**Work required:** Having found the line that holds "unforgettable onboard ex…", give that line and all lines after it again, word for word, through the end of the data below.

** Input data follows **

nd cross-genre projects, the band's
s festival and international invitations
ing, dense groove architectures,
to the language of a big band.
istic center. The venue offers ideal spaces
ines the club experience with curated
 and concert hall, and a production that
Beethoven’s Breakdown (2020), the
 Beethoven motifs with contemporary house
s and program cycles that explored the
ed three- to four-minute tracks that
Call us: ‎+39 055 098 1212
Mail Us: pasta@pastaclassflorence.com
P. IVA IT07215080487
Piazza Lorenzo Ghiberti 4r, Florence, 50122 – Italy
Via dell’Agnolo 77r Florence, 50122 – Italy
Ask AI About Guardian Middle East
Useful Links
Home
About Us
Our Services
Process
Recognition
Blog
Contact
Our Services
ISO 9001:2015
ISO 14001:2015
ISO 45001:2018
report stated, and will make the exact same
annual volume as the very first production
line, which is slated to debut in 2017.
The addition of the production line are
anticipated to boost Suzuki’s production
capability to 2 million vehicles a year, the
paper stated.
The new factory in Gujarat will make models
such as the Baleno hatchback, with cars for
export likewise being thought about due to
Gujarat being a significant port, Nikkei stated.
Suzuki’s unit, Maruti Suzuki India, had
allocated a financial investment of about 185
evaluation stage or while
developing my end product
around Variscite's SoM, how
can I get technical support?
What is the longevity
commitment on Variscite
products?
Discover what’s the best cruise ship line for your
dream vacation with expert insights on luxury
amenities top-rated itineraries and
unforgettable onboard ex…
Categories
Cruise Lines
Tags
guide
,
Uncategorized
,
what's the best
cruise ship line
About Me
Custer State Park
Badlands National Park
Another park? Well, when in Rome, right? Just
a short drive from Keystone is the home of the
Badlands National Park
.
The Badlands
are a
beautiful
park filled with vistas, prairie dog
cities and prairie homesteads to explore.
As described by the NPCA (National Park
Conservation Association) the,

** End of Input data **

**Task result:**
unforgettable onboard ex…
Categories
Cruise Lines
Tags
guide
,
Uncategorized
,
what's the best
cruise ship line
About Me
Custer State Park
Badlands National Park
Another park? Well, when in Rome, right? Just
a short drive from Keystone is the home of the
Badlands National Park
.
The Badlands
are a
beautiful
park filled with vistas, prairie dog
cities and prairie homesteads to explore.
As described by the NPCA (National Park
Conservation Association) the,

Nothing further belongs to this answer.